A new study seeks to finally put to rest an age-old question: Can money buy happiness?

For the vast majority of people, money does in fact buy happiness and only plateaus for up to a fifth of individuals.

The study, published on 1st March 2023, was conducted by a couple of researchers who previously had contradicting conclusions.

The first study conducted in 2010 by Daniel Kahneman and Angus Deaton found that happiness steadily increased in tangent with income to a certain level, and then plateaued.

The second study done in 2021 by Matthew Killingsworth found that happiness on average increased with income, without a plateau, directly contradicting the first study.

Professor Kahneman and Professor Killingsworth got together, and along with Barbara Meller conducted a re-analysis of the data from the two studies.

They found that both conclusions were to some extent correct.

Everyone’s level of happiness increased as their level of income increased, but the unhappiest 15 to 20 per cent experienced a plateau.

Lines indicating the rate of increase in happiness relative to the increase in income (study)
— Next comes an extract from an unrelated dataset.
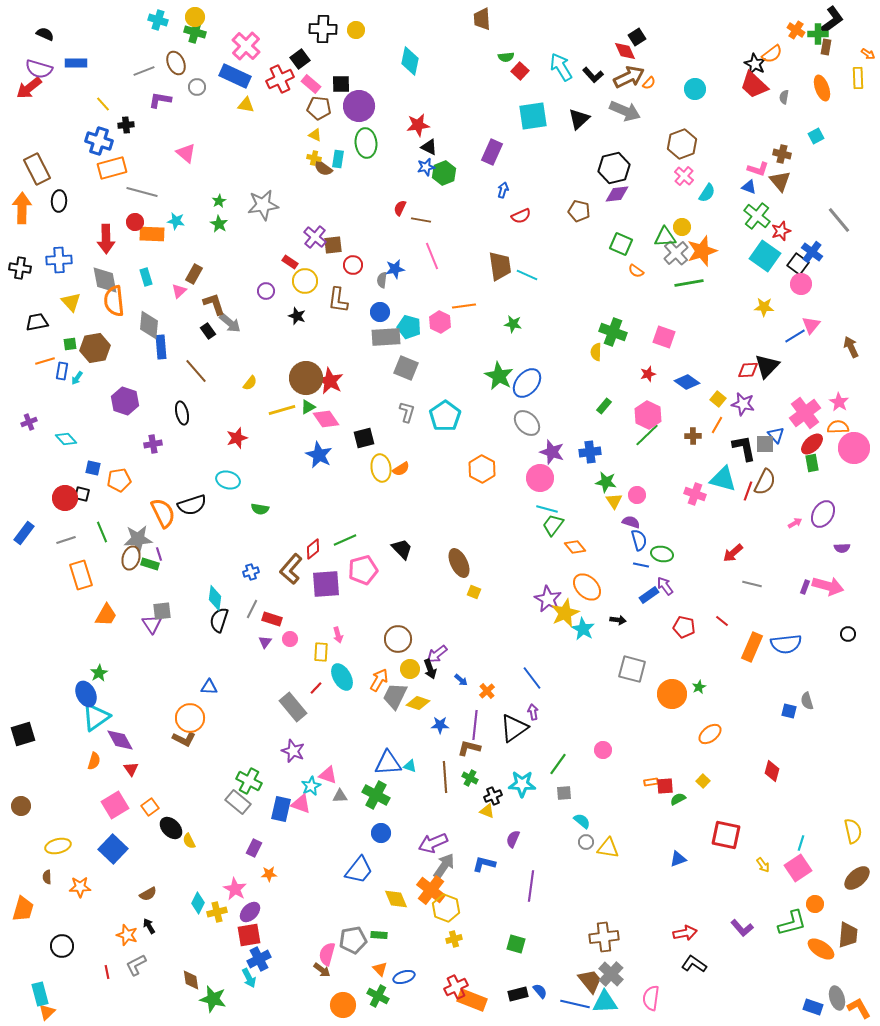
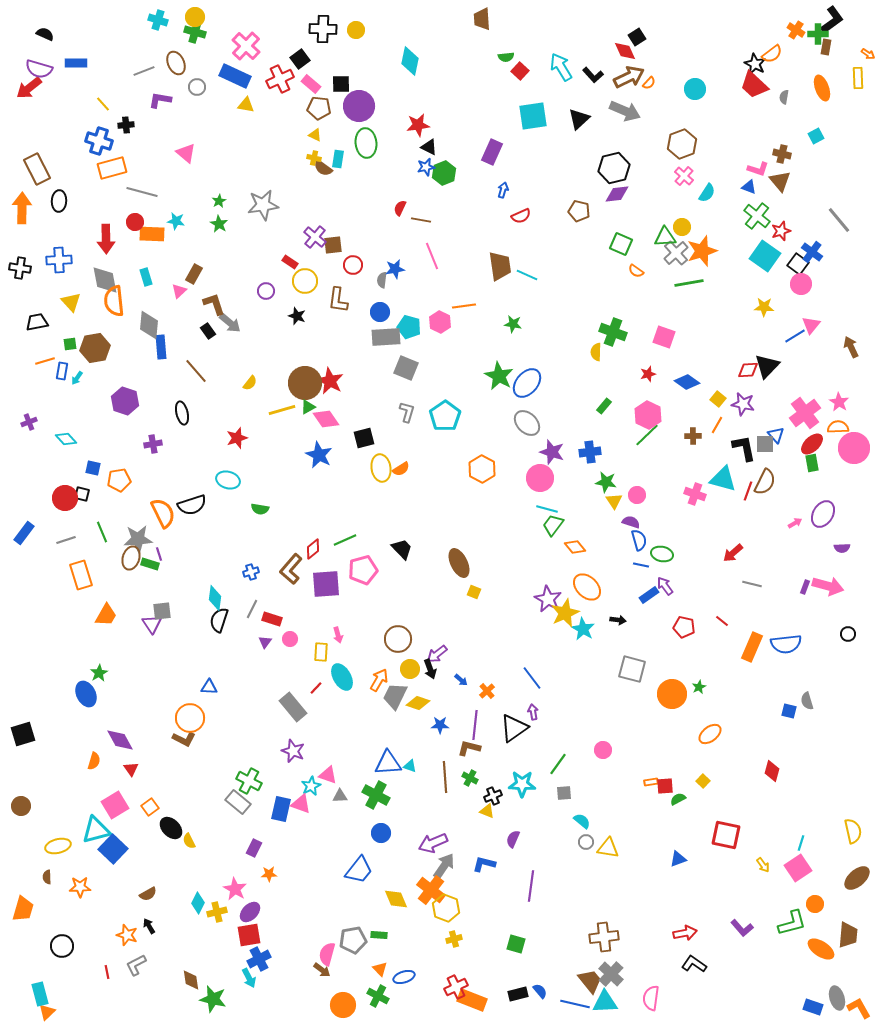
brown circle at (306, 378): moved 1 px left, 5 px down
cyan triangle at (96, 717): moved 113 px down; rotated 20 degrees clockwise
Researchers noted that for the unhappiest group of people, happiness increased at an accelerated rate before plateauing. They attributed the plateau to “miseries that remain” such as, “heartbreak, bereavement and clinical depression.”

Meanwhile, the happiest 30 per cent saw their rate of happiness accelerate once they passed the $100,000 (€94,620.80) threshold.

“In the low range of incomes, unhappy people gain more from increased income than happier people do. In other words, the bottom of the happiness distribution rises much faster than the top in that range of incomes. The trend is reversed for higher incomes, where very happy people gain much more from increased income than unhappy people do,” read the researcher’s paper.

Nevertheless, the relationship between income and well-being was described as “weak, even if statistically robust.”